Requirements Gathering, Use Cases and Key points of the workshop
The workshop closed with a interactive session on gathering requirements and use cases for linked data. A summary including key points of the workshop in general is below.
- Text analytics
- There is a need for a common API to text analysis services, e.g. Babelnet, DBPedia spotlight, wikidata, Yahoo! content Annotation.
- One needs to support attribution of source of lexical/terminologycal data and meta-data - especially when using aggregtion services such as Babelnet.
- Resources need to have live updates to assure constant improvement.
- Users need a mechanism to feed back corrections to annotation service, also into the underlying resources.
- JSON can be used to provide annotation meta-data, e.g. as part of common API or as payload across different APIs.
- One needs to be able to indicate the relevance of an annotation, e.g. confidence scores and their consistent interpretations.
- Understanding context is key to assessing quality of annotations.
- A stand-off annotation mechanism is needed to deal with annotation overlap. NIF could be a solution.
- What type of CAT tool support is needed, e.g.: access to definitions, access to usage examples, use in predictive typing.
- Licensing metadata
- Licensing information needs to be integrated with the actual data.

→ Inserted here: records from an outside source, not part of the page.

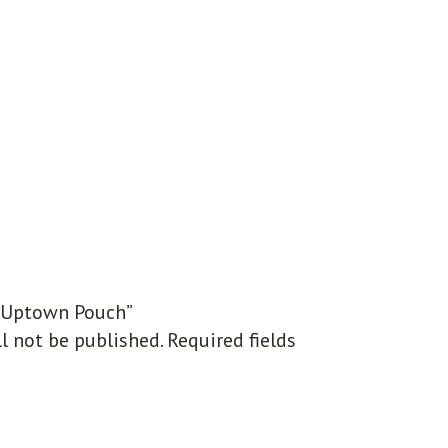
 “Uptown Pouch”
l not be published.
Required fields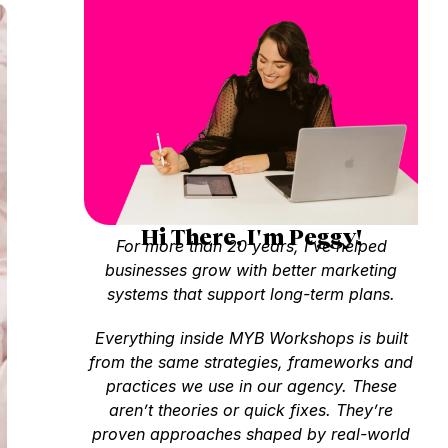
Hi There, I'm Peggy!
For more than 20 years, I’ve helped
businesses grow with better marketing
systems that support long-term plans.
Everything inside MYB Workshops is built
from the same strategies, frameworks and
practices we use in our agency. These
aren’t theories or quick fixes. They’re
proven approaches shaped by real-world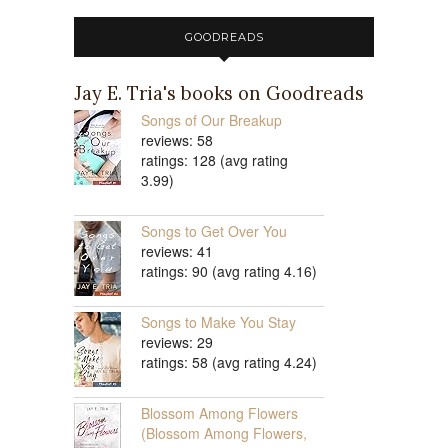
GOODREADS
Jay E. Tria's books on Goodreads
Songs of Our Breakup
reviews: 58
ratings: 128 (avg rating
3.99)
Songs to Get Over You
reviews: 41
ratings: 90 (avg rating 4.16)
Songs to Make You Stay
reviews: 29
ratings: 58 (avg rating 4.24)
Blossom Among Flowers
(Blossom Among Flowers,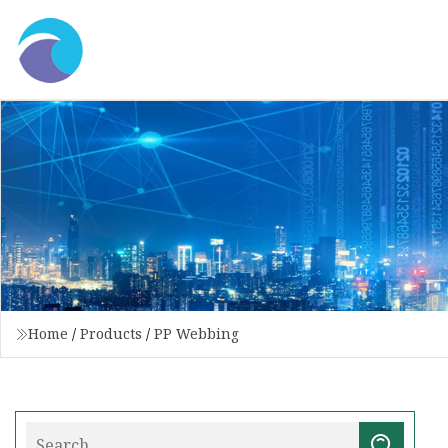
Home
/
Products
/
PP Webbing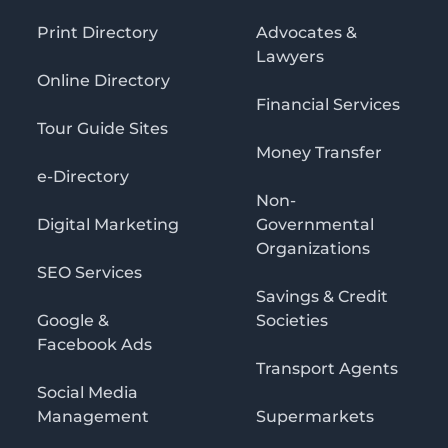
Print Directory
Advocates &
Lawyers
Online Directory
Financial Services
Tour Guide Sites
Money Transfer
e-Directory
Non-
Digital Marketing
Governmental
Organizations
SEO Services
Savings & Credit
Google &
Societies
Facebook Ads
Transport Agents
Social Media
Management
Supermarkets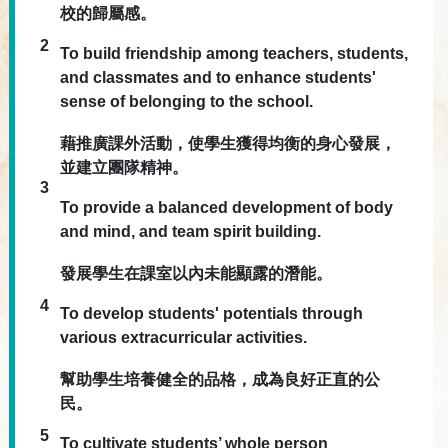
校的歸屬感。
2
To build friendship among teachers, students,
and classmates and to enhance students'
sense of belonging to the school.
藉推廣課外活動，使學生獲得均衡的身心發展，
並建立團隊精神。
3
To provide a balanced development of body
and mind, and team spirit building.
發展學生在課室以內未能顯露的潛能。
4
To develop students' potentials through
various extracurricular activities.
幫助學生培養健全的品格，成為良好正直的公
民。
5
To cultivate students’ whole person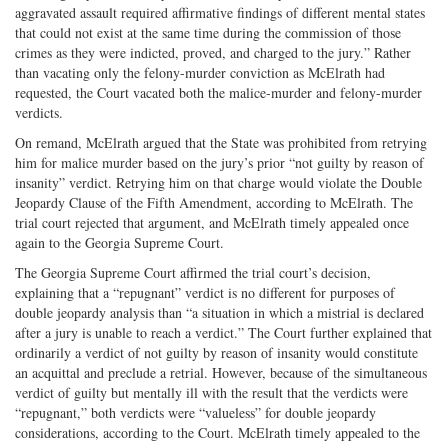
aggravated assault required affirmative findings of different mental states
that could not exist at the same time during the commission of those
crimes as they were indicted, proved, and charged to the jury.” Rather
than vacating only the felony-murder conviction as McElrath had
requested, the Court vacated both the malice-murder and felony-murder
verdicts.
On remand, McElrath argued that the State was prohibited from retrying
him for malice murder based on the jury’s prior “not guilty by reason of
insanity” verdict. Retrying him on that charge would violate the Double
Jeopardy Clause of the Fifth Amendment, according to McElrath. The
trial court rejected that argument, and McElrath timely appealed once
again to the Georgia Supreme Court.
The Georgia Supreme Court affirmed the trial court’s decision,
explaining that a “repugnant” verdict is no different for purposes of
double jeopardy analysis than “a situation in which a mistrial is declared
after a jury is unable to reach a verdict.” The Court further explained that
ordinarily a verdict of not guilty by reason of insanity would constitute
an acquittal and preclude a retrial. However, because of the simultaneous
verdict of guilty but mentally ill with the result that the verdicts were
“repugnant,” both verdicts were “valueless” for double jeopardy
considerations, according to the Court. McElrath timely appealed to the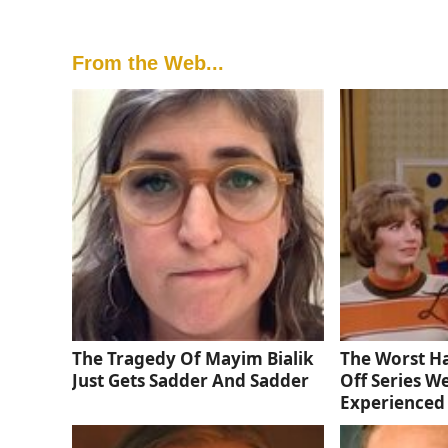
From the Web...
The Tragedy Of Mayim Bialik
The Worst Ha
Just Gets Sadder And Sadder
Off Series W
Experienced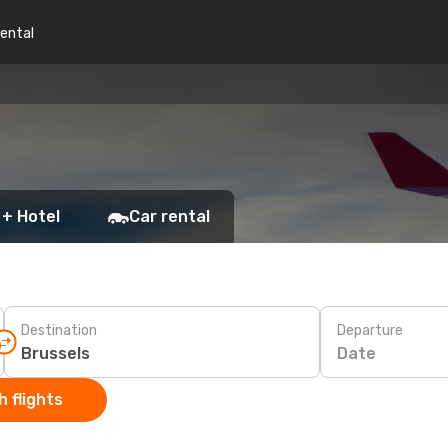
rental
 + Hotel
Car rental
Destination
Departure
Date
 flights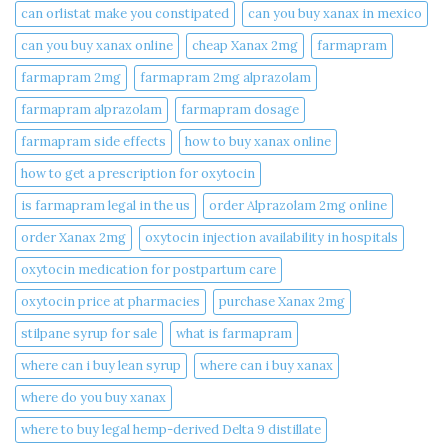
can orlistat make you constipated​
can you buy xanax in mexico​
can you buy xanax online​
cheap Xanax 2mg
farmapram
farmapram 2mg
farmapram 2mg alprazolam
farmapram alprazolam
farmapram dosage
farmapram side effects
how to buy xanax online​
how to get a prescription for oxytocin
is farmapram legal in the us
order Alprazolam 2mg online
order Xanax 2mg
oxytocin injection availability in hospitals
oxytocin medication for postpartum care
oxytocin price at pharmacies
purchase Xanax 2mg
stilpane syrup for sale
what is farmapram
where can i buy lean syrup
where can i buy xanax​
where do you buy xanax​
where to buy legal hemp-derived Delta 9 distillate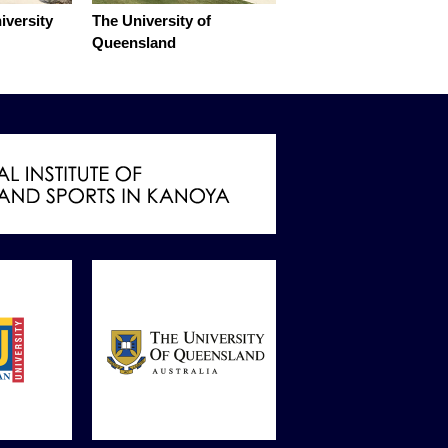
iversity
The University of
Queensland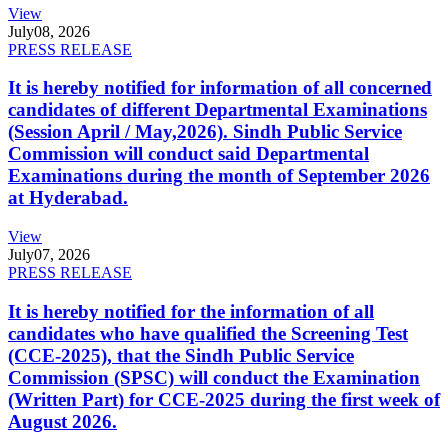
View
July
08, 2026
PRESS RELEASE
It is hereby notified for information of all concerned
candidates of different Departmental Examinations
(Session April / May,2026). Sindh Public Service
Commission will conduct said Departmental
Examinations during the month of September 2026
at Hyderabad.
View
July
07, 2026
PRESS RELEASE
It is hereby notified for the information of all
candidates who have qualified the Screening Test
(CCE-2025), that the Sindh Public Service
Commission (SPSC) will conduct the Examination
(Written Part) for CCE-2025 during the first week of
August 2026.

- One needs to be able to automatically compound different license terms to enable understanding at point of use as end of value chain.
- Localisation project metadata
- The relationship between efforts like Linport's STS, EC's MED and RDF should be made clear.
- Terminology information and RDF
- There is no standard mapping of the TBX format to RDF.
- How should terminology information be incorporated with text analysis information and an related API?
- How should one integrate open lexicons with closed corporate term bases?
- One could expose bitext (= aligned text of a source and one or several translations) as linked data, as an alternative to TMX.